Community dermatologists who serve as Diversity Champions are valuable partners for academic dermatology departments in achieving diversity in dermatology. They can help solve the problem of lack of role models and mentors for underrepresented-in-medicine (UIM) students and help guide these individuals towards a successful career in dermatology.  

Step one: Identify a medical school dermatology department.

Step two: Reach out to the department and ask to meet with faculty members involved in medical student education, particularly education and mentorship of UIM students.

Step three: Discuss the current opportunities at the medical school to improve diversity and how you can play a role in them.

Step four: Discuss the items in the Diversity Champion Toolkit and how these items can be implemented at the medical school and surrounding community.

Step five: Organize and participate in pipeline, mentorship, volunteerism, and educational activities towards UIM students.


Alex Ortega, MD, FAAD, assistant professor of dermatology at Oregon Health & Science University School of Medicine, works with medical and graduate students to creatively engage middle school, high school, and college students in medicine and science.


Outreach ideas

  • Participate in high school preparatory programs conducted by their medical school to reach out to gifted UIM high school students who come to their medical school with their parents for enrichment programs.

  • Participate in programs that introduce UIM high school students to the excitement and promise of cutaneous research.

  • Visit or coordinate visits to local colleges at least twice per year and speak to MAPS, LMSA, and SNMA chapters to encourage them to apply to medical school and dermatology in particular.
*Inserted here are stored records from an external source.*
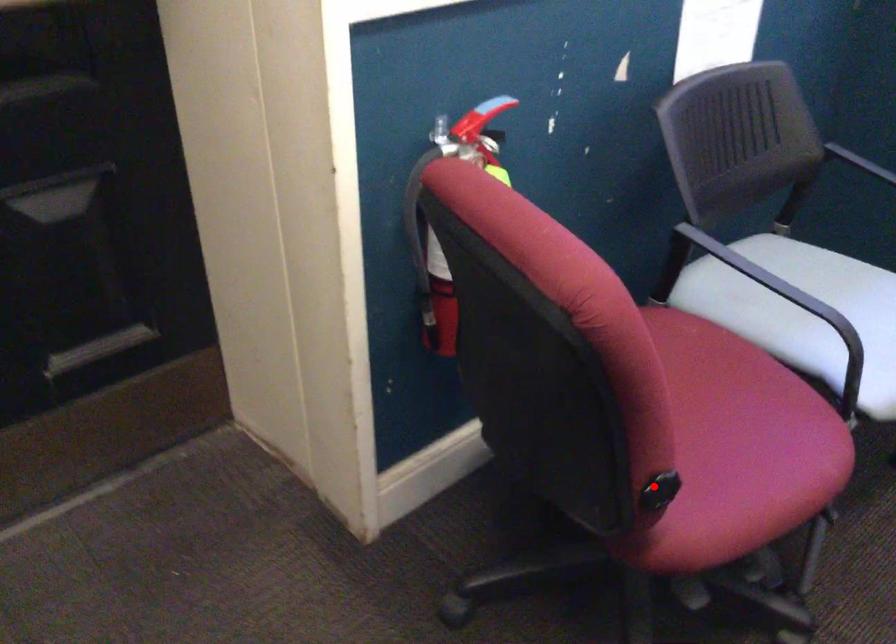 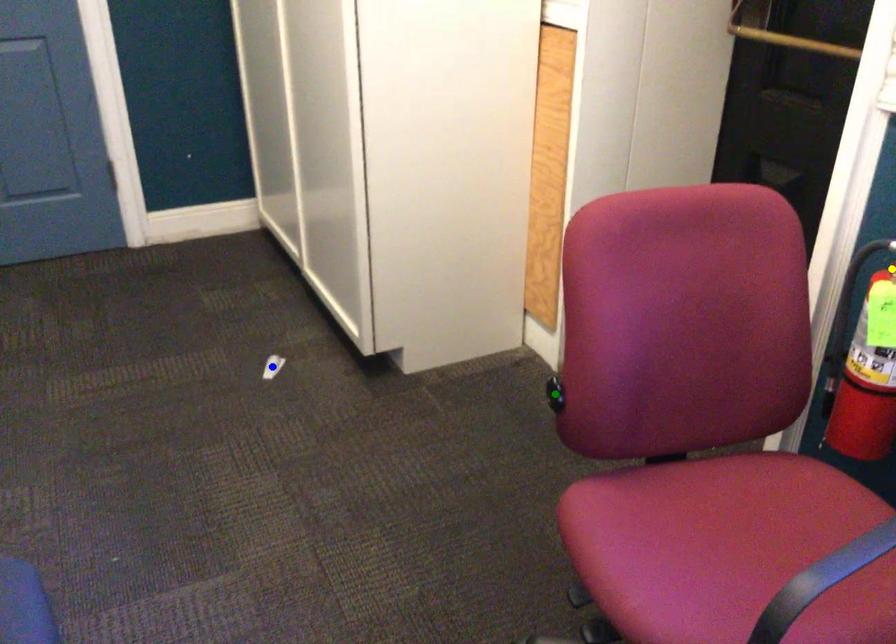 Question: I am providing you with two images of the same scene from different viewpoints. A red point is marked on the first image. You are given multiple points on the second image. Which point in image 2 is actually the same real-world point as the red point in image 1?

Choices:
 (A) blue point
 (B) yellow point
 (C) green point

Answer: (C) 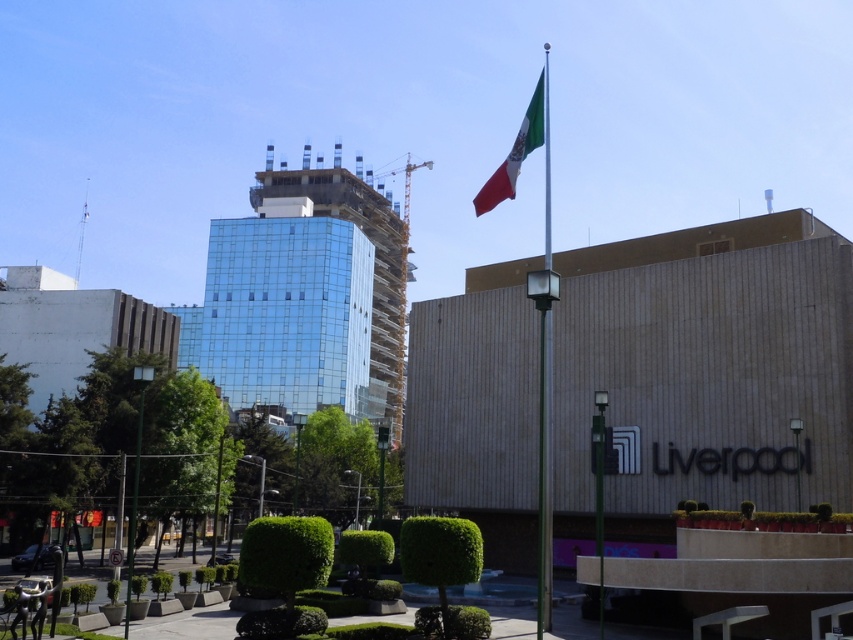 Question: Is silver metallic flag pole at center above green and white fabric flag at upper right?

Choices:
 (A) no
 (B) yes

Answer: (A)

Question: Which of the following is the closest to the observer?

Choices:
 (A) silver metallic flag pole at center
 (B) green and white fabric flag at upper right
 (C) transparent glass building at center

Answer: (A)

Question: Which object appears closest to the camera in this image?

Choices:
 (A) green and white fabric flag at upper right
 (B) silver metallic flag pole at center

Answer: (B)

Question: Can you confirm if transparent glass building at center is wider than green and white fabric flag at upper right?

Choices:
 (A) yes
 (B) no

Answer: (A)

Question: Is transparent glass building at center smaller than green and white fabric flag at upper right?

Choices:
 (A) yes
 (B) no

Answer: (A)

Question: Which point appears farthest from the camera in this image?

Choices:
 (A) (503, 173)
 (B) (546, 486)

Answer: (A)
Choose colleges with a high number of UIM students. State schools are often best for this purpose.


Students in the Pipeline Program are given a wristband.


Throw a pizza party for UIM medical students within the first two months of starting medical school to introduce them to dermatology as a specialty and UIM dermatologists. The UIM dermatologists should discuss why they went into dermatology and the importance of UIMs in dermatology. Consider inviting students in MAPS for the pizza party as well. Teach them about dermatology and guide them in applying to medical school.
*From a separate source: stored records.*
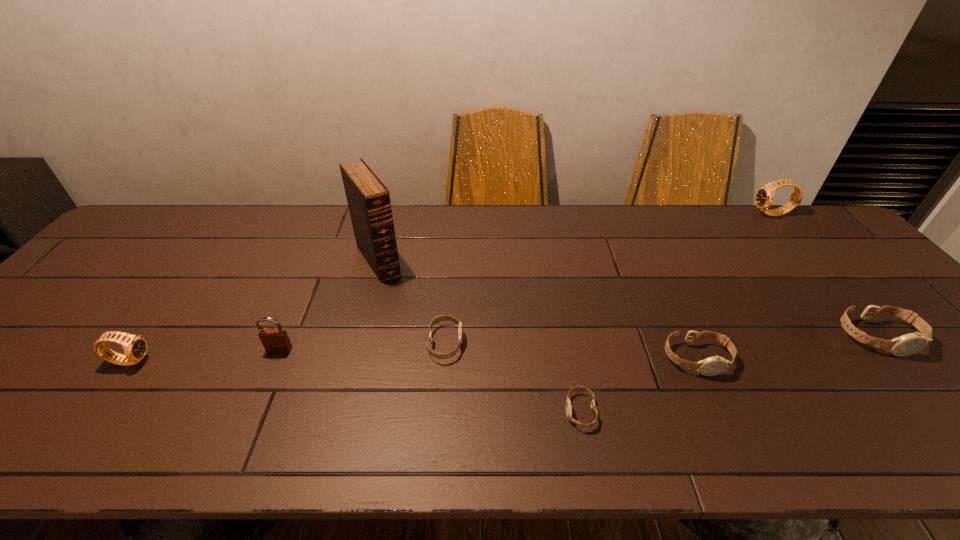 At what (x,y) coordinates should I click in order to perform the action: click on object that is at the near edge. Please return your answer as a coordinate pair (x, y). Looking at the image, I should click on tap(568, 403).

The image size is (960, 540). In order to click on object that is at the far right corner in this screenshot , I will do `click(764, 197)`.

I want to click on vacant space at the far edge of the desktop, so click(571, 211).

Find the location of `free space at the left edge of the desktop`. free space at the left edge of the desktop is located at coordinates (53, 349).

Where is `free space at the right edge of the desktop`? This screenshot has height=540, width=960. free space at the right edge of the desktop is located at coordinates (845, 262).

In the image, there is a desktop. At what (x,y) coordinates should I click in order to perform the action: click on vacant space at the near left corner. Please return your answer as a coordinate pair (x, y). Looking at the image, I should click on (12, 422).

Where is `unoccupied position between the seventh nearest object and the nearer black watch`? The width and height of the screenshot is (960, 540). unoccupied position between the seventh nearest object and the nearer black watch is located at coordinates (254, 310).

Where is `free space between the leftmost object and the nearest object`? free space between the leftmost object and the nearest object is located at coordinates (355, 386).

Locate an element on the screen. free space between the bigger black watch and the second smallest beige watch is located at coordinates (609, 279).

The width and height of the screenshot is (960, 540). I want to click on unoccupied position between the second farthest object and the leftmost object, so click(x=254, y=310).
  • Mentor a group of UIM medical students who volunteer to speak to UIM students in local high schools, middle schools, and elementary schools, particularly in schools with large numbers of UIM students. Monitor and support this “pipeline” program.

Mentoring ideas

  • Become a mentor for the Diversity Mentorship program.
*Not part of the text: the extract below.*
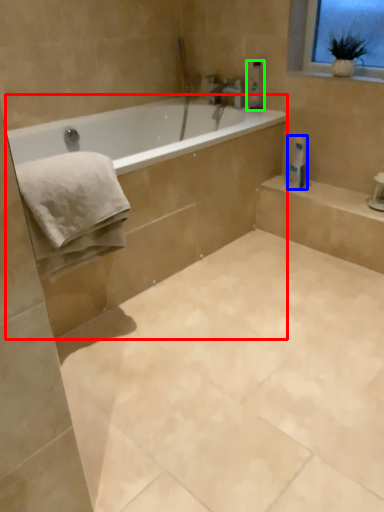 Question: Considering the real-world distances, which object is closest to bath (highlighted by a red box)? toilet paper (highlighted by a blue box) or toiletry (highlighted by a green box).

Choices:
 (A) toilet paper
 (B) toiletry

Answer: (A)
  • Participate in mentorship programs sponsored by the Skin of Color Society, Women’s Dermatological Society, and other groups for students from diverse backgrounds.

  • Participate in a mentorship program made up of medical school faculty for UIM medical students to guide them during medical school, especially during the first year.

    • Talk to them before their first major test and after subsequent major tests.

    • Meet them for lunch or dinner routinely to support, encourage, and walk alongside them during this stressful time.

    • Guide them toward tutoring services, counseling, and upper-level students when necessary.

    • Help to develop a “Gotcha Covered” program (document download) at their medical school. This is where a minority faculty member is assigned a minority student as soon as they arrive to medical school.

  • Serve with students at a free dermatology clinic on a routine basis and get them involved in dermatology. This is often how UIM students who are on the fence regarding dermatology ultimately decide on dermatology as a career, when they see how dermatologic illnesses greatly impact the poor and marginalized individuals in our society.